§ **Exercise**
Beginning at the line containing "პუნქტი (ნაწილი) და" and continuing to the end of the records below, give each line again exactly as it stands, and only those lines.

§ **Source data**
== Segment start ==

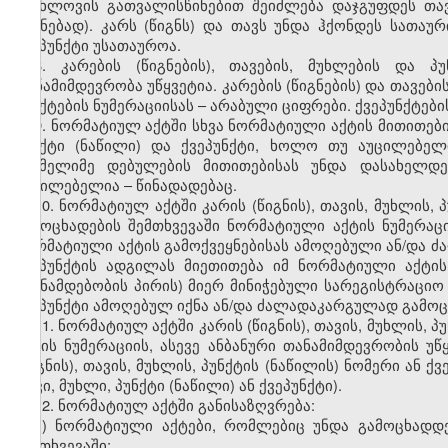
სიახლოვის გათვალისწინებით შეიძლება დაჯგუფდეს თავ
წიგნებად). კარს (წიგნს) და თავს უნდა ჰქონდეს სათაუ
ქვეპუნქტი უსათაუროა.
8. კარების (წიგნების), თავების, მუხლების და პუ
თანამიმდევრობა უწყვეტია. კარების (წიგნების) და თავებ
პუნქტების ნუმერაციისას – არაბული ციფრები. ქვეპუნქტებ
9. ნორმატიულ აქტში სხვა ნორმატიული აქტის მითითები
პუნქტი (ნაწილი) და ქვეპუნქტი, ხოლო თუ აუცილებელ
რომელიმე დებულების მითითებისას უნდა დასახელდე
აუცილებელია – წინადადებაც.
10. ნორმატიულ აქტში კარის (წიგნის), თავის, მუხლის,
გამოცხადების შემთხვევაში ნორმატიული აქტის ნუმერაცი
ნორმატიული აქტის გამოქვეყნებისას ამოღებული ან/და ძალ
ქვეპუნქტის ადგილას მიეთითება იმ ნორმატიული აქტის
(თანამდებობის პირის) მიერ მინიჭებული სარეგისტრაციო ნ
ქვეპუნქტი ამოღებულ იქნა ან/და ძალადაკარგულად გამო
11. ნორმატიულ აქტში კარის (წიგნის), თავის, მუხლის, 
აქტის ნუმერაციის, ასევე ანბანური თანამიმდევრობის უწ
(წიგნის), თავის, მუხლის, პუნქტის (ნაწილის) ნომერი ან 
თავი, მუხლი, პუნქტი (ნაწილი) ან ქვეპუნქტი).
12. ნორმატიულ აქტში განისაზღვრება:
ა) ნორმატიული აქტები, რომლებიც უნდა გამოცხადდ
შემთხვევაში;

== Segment end ==

§ **Result for this exercise**
პუნქტი (ნაწილი) და ქვეპუნქტი, ხოლო თუ აუცილებელ
რომელიმე დებულების მითითებისას უნდა დასახელდე
აუცილებელია – წინადადებაც.
10. ნორმატიულ აქტში კარის (წიგნის), თავის, მუხლის,
გამოცხადების შემთხვევაში ნორმატიული აქტის ნუმერაცი
ნორმატიული აქტის გამოქვეყნებისას ამოღებული ან/და ძალ
ქვეპუნქტის ადგილას მიეთითება იმ ნორმატიული აქტის
(თანამდებობის პირის) მიერ მინიჭებული სარეგისტრაციო ნ
ქვეპუნქტი ამოღებულ იქნა ან/და ძალადაკარგულად გამო
11. ნორმატიულ აქტში კარის (წიგნის), თავის, მუხლის, 
აქტის ნუმერაციის, ასევე ანბანური თანამიმდევრობის უწ
(წიგნის), თავის, მუხლის, პუნქტის (ნაწილის) ნომერი ან 
თავი, მუხლი, პუნქტი (ნაწილი) ან ქვეპუნქტი).
12. ნორმატიულ აქტში განისაზღვრება:
ა) ნორმატიული აქტები, რომლებიც უნდა გამოცხადდ
შემთხვევაში;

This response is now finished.